**Exercise details**
Once you reach the line containing "rovide a variety" in the data below, restate each line word for word up to and including the one containing "t your quest".

(Extracted page text data)
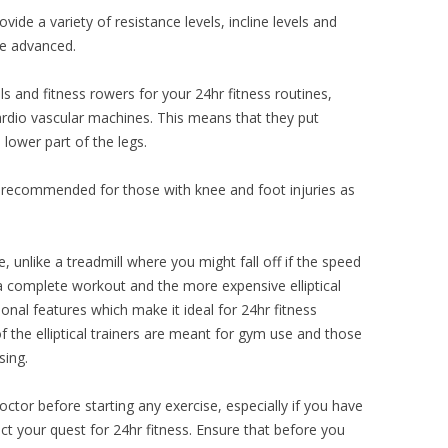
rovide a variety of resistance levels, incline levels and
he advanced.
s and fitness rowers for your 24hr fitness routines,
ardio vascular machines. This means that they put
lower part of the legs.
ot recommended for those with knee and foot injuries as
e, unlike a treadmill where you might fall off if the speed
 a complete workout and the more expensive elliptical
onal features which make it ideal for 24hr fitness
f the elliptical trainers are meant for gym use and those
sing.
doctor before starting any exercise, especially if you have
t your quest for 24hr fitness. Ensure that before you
==
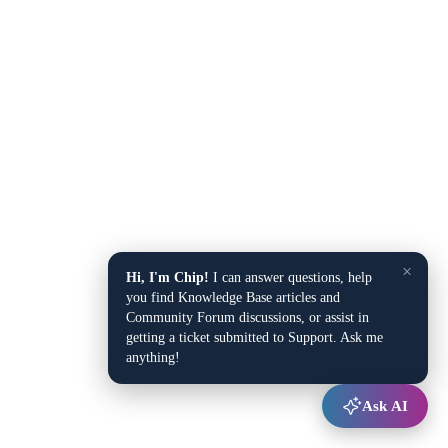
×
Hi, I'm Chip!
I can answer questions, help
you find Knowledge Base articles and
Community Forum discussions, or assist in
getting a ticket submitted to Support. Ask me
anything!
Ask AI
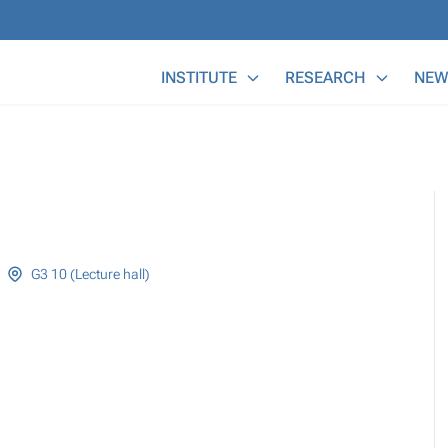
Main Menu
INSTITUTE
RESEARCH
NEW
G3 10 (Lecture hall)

**Task solution**
rovide a variety of resistance levels, incline levels and
he advanced.
s and fitness rowers for your 24hr fitness routines,
ardio vascular machines. This means that they put
lower part of the legs.
ot recommended for those with knee and foot injuries as
e, unlike a treadmill where you might fall off if the speed
 a complete workout and the more expensive elliptical
onal features which make it ideal for 24hr fitness
f the elliptical trainers are meant for gym use and those
sing.
doctor before starting any exercise, especially if you have
t your quest for 24hr fitness. Ensure that before you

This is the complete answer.